It's with some amount of pleasure that I sit here drinking my coffee and smoking my cigarettes. It's early in the morning still, but I am wide awake and ready for the day to start. I went to bed on time last night and slept well. I was more than ready to go to sleep, because there was nothing on television that I was interested in after I watched the Dutch speed skating championships. They weren't even that exciting to watch and I was only pretending they were. The commentary was almost more interesting than the races themselves. Sometimes you have to fake an interest and act like it matters. I wasn't for any skater in particular, especially since Sven Kramer didn't participate. He was out because of an injury.
After that it was really time to shut off the television and call it a day. I postponed going to bed for a while, because it was awfully early, but after some time I went ahead and changed into my pajamas. I listened to an interview with a well known architect on the radio and thought that some of it was bullshit. I think people make themselves and their methods and motivations look better than they are. They are asked for explanations and suddenly have to come up with them when they really do things for reasons even unknown to them and not well thought out and planned at all. They are put on the spot and have to look good.
I fell asleep after a while and slept without remembering my dreams. It was just a long dark night. Tyke woke me up because he had to go out. He gently growled at me. I let him out and made coffee. The coffee was most welcome. The first cup tasted like the elixir of life and gave me a kick. The second cup I drank for good measure. There isn't going to be a third cup this morning. I don't need it.
The snow is very slowly melting as the temperatures are above freezing. There are supposed to be some rain showers today. I wonder if they will be enough to melt the rest of it? It will probably just turn into a big slush, I think there's too much snow and ice. Actually, at this point I wouldn't mind if all of it was gone, because it's no fun to walk in any more. It's downright dangerous.
My Wednesday personal helper is coming this morning at 8:30. I have to make sure I'm ready before that time. I want to strip my bed and put clean sheets on and run the washing machine. I'll have two loads to do, but I like doing laundry.
I have to keep in mind that Saturday will be a holiday and that all the stores will be closed. The Exfactor was here yesterday to do the groceries, but he said he would be here on Friday again in case I needed anything else. My shopping list was so short. I keep thinking I've forgotten something crucial. I may need tobacco before the weekend is over, that's something I always have to calculate in.

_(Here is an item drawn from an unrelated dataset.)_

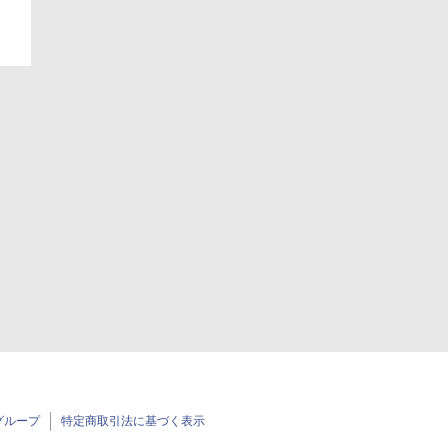
グループ
特定商取引法に基づく表示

Look, I'm just writing down a bunch of nonsense. It's basically to keep you up to date. I'm not planning on doing anything special with my day. If I'm lucky, I won't need a nap. I've completely stopped taking the tranquilizers during the day, so they're not something that make me tired anymore. All I can think I'm doing now is hibernating, although it's possible that the anti-psychotics make me tired. They do have that side effect. I'll know once I decrease them more.
Have a nice day, everyone. Don't let the weather get to you too much.